** PROBLEM TO SOLVE **
Which lines of the listing hold the string "Вишиваного"? Copy those lines.

******************************

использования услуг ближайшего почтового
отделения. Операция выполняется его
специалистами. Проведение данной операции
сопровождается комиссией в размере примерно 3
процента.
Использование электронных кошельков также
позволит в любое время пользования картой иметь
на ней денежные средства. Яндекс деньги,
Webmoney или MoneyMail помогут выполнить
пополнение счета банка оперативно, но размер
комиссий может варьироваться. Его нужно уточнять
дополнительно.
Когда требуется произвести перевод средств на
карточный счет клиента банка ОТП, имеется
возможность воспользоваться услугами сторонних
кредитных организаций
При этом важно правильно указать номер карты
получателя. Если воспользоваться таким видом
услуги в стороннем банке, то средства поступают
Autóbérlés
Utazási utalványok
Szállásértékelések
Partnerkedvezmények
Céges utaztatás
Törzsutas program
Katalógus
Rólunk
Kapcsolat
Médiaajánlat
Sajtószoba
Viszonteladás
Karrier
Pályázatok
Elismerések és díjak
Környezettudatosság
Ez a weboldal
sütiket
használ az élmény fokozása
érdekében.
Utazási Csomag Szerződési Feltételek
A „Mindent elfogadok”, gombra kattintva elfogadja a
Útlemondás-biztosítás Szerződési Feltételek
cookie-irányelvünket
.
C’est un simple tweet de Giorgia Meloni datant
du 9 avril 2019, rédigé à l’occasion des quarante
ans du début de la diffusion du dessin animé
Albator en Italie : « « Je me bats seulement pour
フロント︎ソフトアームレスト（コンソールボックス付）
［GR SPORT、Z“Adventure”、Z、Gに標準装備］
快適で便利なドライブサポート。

******************************

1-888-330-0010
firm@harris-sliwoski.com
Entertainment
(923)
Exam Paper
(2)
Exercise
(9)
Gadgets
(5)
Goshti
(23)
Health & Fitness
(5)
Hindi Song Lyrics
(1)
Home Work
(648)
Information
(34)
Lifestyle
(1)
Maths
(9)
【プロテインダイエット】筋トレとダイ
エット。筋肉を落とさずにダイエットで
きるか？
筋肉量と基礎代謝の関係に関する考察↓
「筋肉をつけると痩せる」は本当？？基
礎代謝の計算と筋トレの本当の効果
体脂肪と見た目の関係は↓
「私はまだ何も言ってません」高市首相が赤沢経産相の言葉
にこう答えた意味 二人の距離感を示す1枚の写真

******************************

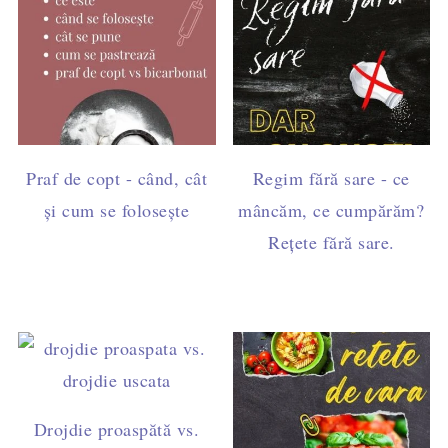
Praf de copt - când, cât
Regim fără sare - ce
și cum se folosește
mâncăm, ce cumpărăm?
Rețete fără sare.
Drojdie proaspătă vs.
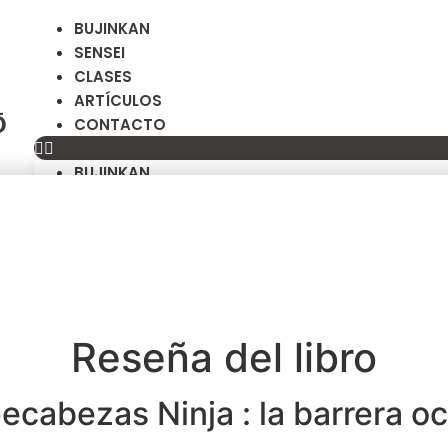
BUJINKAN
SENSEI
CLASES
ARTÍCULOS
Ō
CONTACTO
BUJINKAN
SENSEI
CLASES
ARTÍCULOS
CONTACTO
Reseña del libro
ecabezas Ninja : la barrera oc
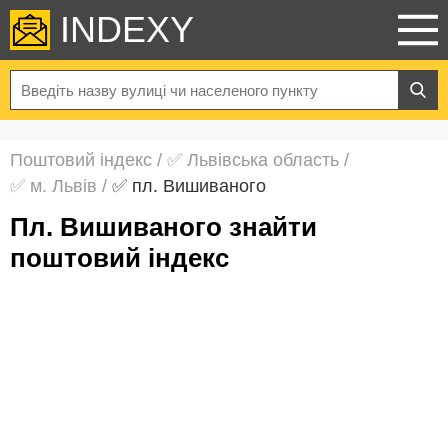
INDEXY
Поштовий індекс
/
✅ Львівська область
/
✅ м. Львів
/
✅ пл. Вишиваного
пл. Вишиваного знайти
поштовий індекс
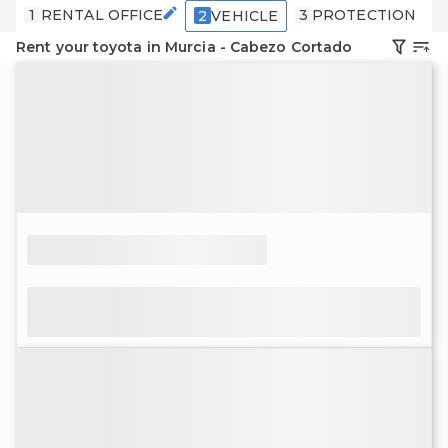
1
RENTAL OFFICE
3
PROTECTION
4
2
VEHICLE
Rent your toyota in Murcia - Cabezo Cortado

******************************

** WRITTEN SOLUTION **
✅ пл. Вишиваного
пл. Вишиваного знайти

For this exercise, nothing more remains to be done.